§ TASK STATEMENT:
The lines from the one holding "ely wine and as it was the last of the" to the end of the records below, exactly as written, are the only thing to return.

[Dataset items]
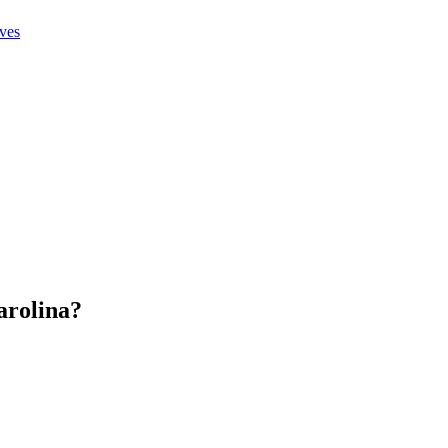
ives
arolina
?
.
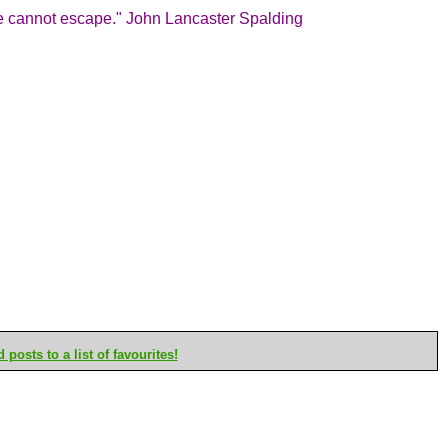
we cannot escape." John Lancaster Spalding
posts to a list of favourites!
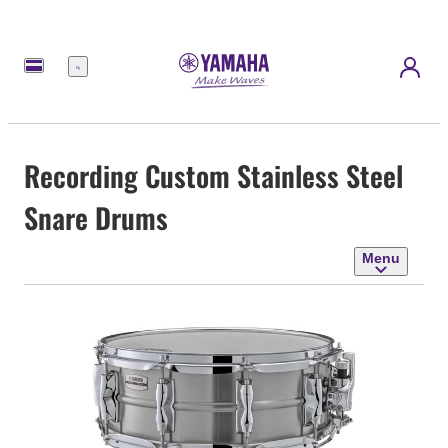
Menu
Recording Custom Stainless Steel
Snare Drums
Menu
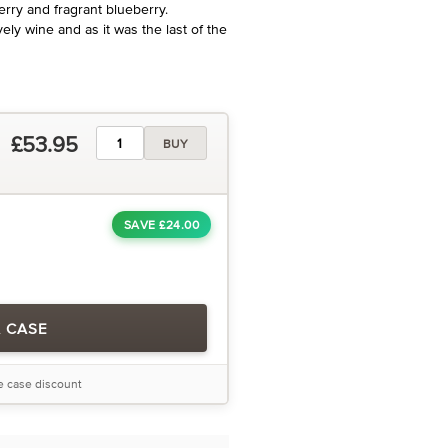
ry and fragrant blueberry.
ely wine and as it was the last of the
£53.95
BUY
SAVE £24.00
A CASE
he case discount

§ WRITTEN REPLY:
ely wine and as it was the last of the
£53.95
BUY
SAVE £24.00
A CASE
he case discount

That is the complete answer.